##### Supplied material

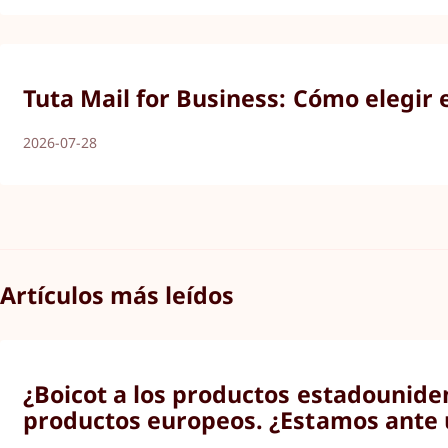
Tuta Mail for Business: Cómo elegir 
2026-07-28
Artículos más leídos
¿Boicot a los productos estadounide
productos europeos. ¿Estamos ante 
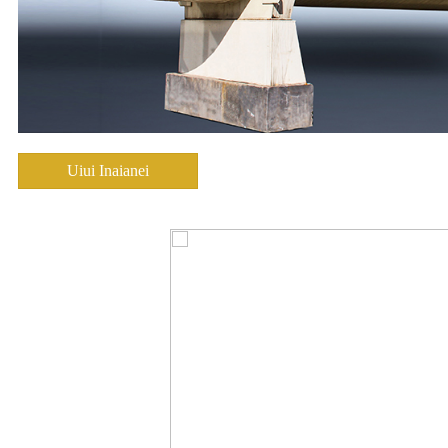
Uiui Inaianei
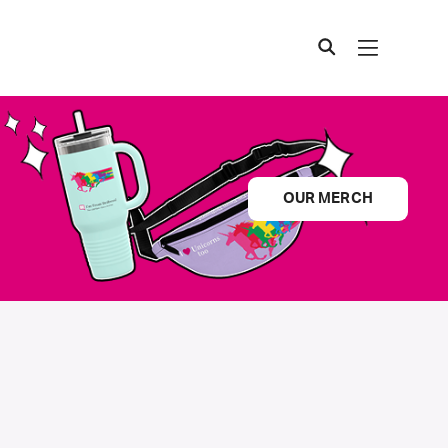
OUR MERCH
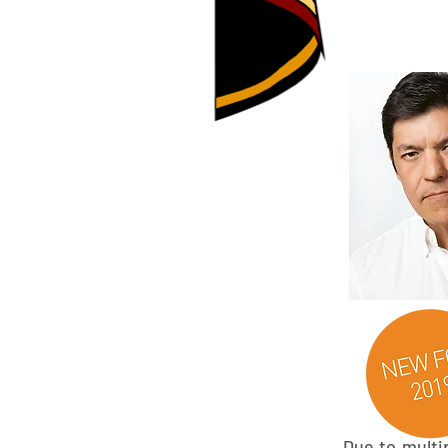
Due to multip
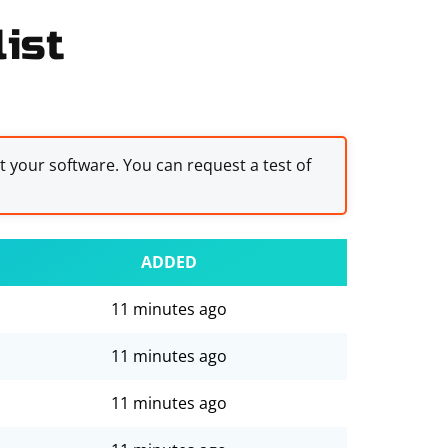
ist
st your software. You can request a test of
ADDED
11 minutes ago
11 minutes ago
11 minutes ago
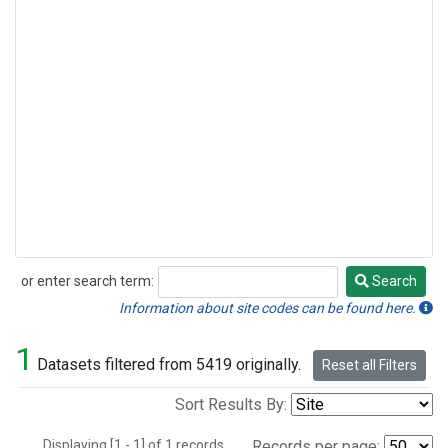
or enter search term:
Search
Search
Information about site codes can be found here.
1
Datasets filtered from 5419 originally.
Reset all Filters
Sort Results By:
Displaying [1 - 1] of 1 records.
Records per page:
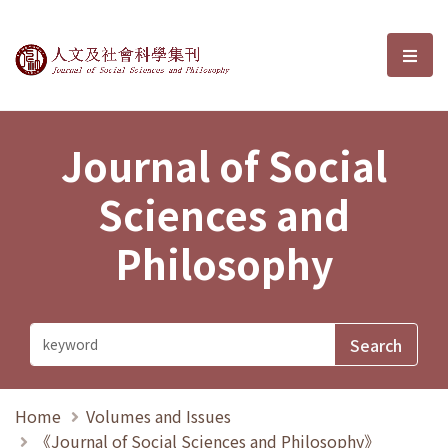
Journal of Social Sciences and P
選單
Journal of Social
Sciences and
Philosophy
Home
Volumes and Issues
《Journal of Social Sciences and Philosophy》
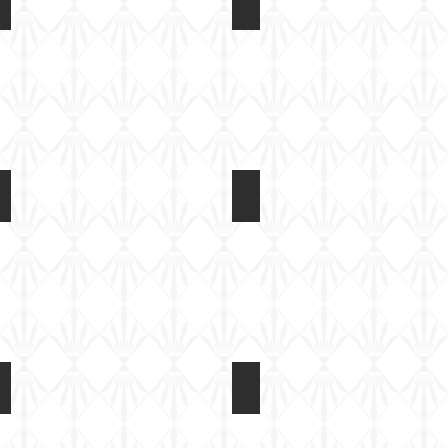
Light Tank Mk IV at Tankfest 2017
Light Tank Mk IV at Tankfes
On
On
static
static
display
display
Light Tank Mk IV at Tankfest 2017
Light Tank Mk IV at Tankfes
On
On
static
static
display
display
Light Tank Mk IV at Tankfest 2017
Light Tank Mk IV at Tankfes
On
On
static
static
display
display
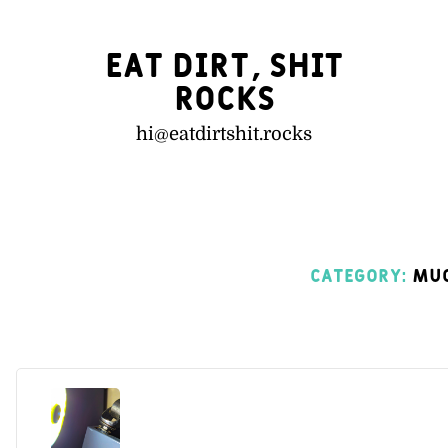
Eat Dirt, Shit
Rocks
hi@
eatdirtshit.rocks
Category:
Muc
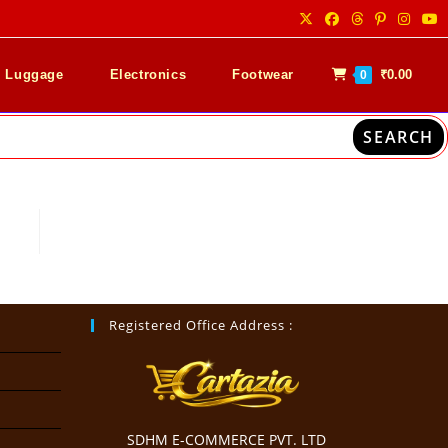
& Luggage
Electronics
Footwear
₹
0.00
0
SEARCH
Registered Office Address :
SDHM E-COMMERCE PVT. LTD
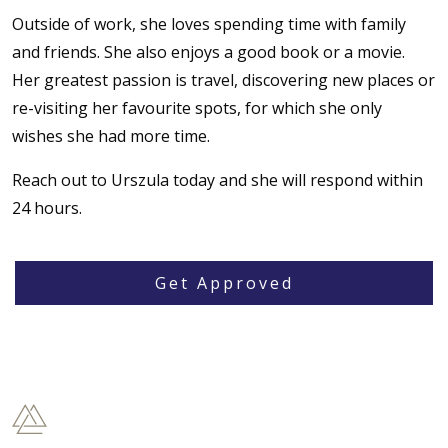
Outside of work, she loves spending time with family
and friends. She also enjoys a good book or a movie.
Her greatest passion is travel, discovering new places or
re-visiting her favourite spots, for which she only
wishes she had more time.‌
Reach out to Urszula today and she will respond within
24 hours.
Get Approved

##########

- Work to be completed -
Skip the pictures and reproduce all remaining entries exactly.

- Result for this exercise -
Tuta Mail for Business: Cómo elegir 
2026-07-28
Artículos más leídos
¿Boicot a los productos estadounide
productos europeos. ¿Estamos ante 
Uiui Inaianei
OUR MERCH
Due to multip
ist
st your software. You can request a test of
ADDED
11 minutes ago
11 minutes ago
11 minutes ago
or enter search term:
Search
Search
Information about site codes can be found here.
1
Datasets filtered from 5419 originally.
Reset all Filters
Sort Results By:
Displaying [1 - 1] of 1 records.
Records per page:
Journal of Social Sciences and P
選單
Journal of Social
Sciences and
Philosophy
Home
Volumes and Issues
《Journal of Social Sciences and Philosophy》
Light Tank Mk IV at Tankfest 2017
Light Tank Mk IV at Tankfes
On
On
static
static
display
display
Light Tank Mk IV at Tankfest 2017
Light Tank Mk IV at Tankfes
On
On
static
static
display
display
Light Tank Mk IV at Tankfest 2017
Light Tank Mk IV at Tankfes
On
On
static
static
display
display
Eat Dirt, Shit
Rocks
hi@
eatdirtshit.rocks
Category:
Muc
& Luggage
Electronics
Footwear
₹
0.00
0
SEARCH
Registered Office Address :
SDHM E-COMMERCE PVT. LTD
Outside of work, she loves spending time with family
and friends. She also enjoys a good book or a movie.
Her greatest passion is travel, discovering new places or
re-visiting her favourite spots, for which she only
wishes she had more time.‌
Reach out to Urszula today and she will respond within
24 hours.
Get Approved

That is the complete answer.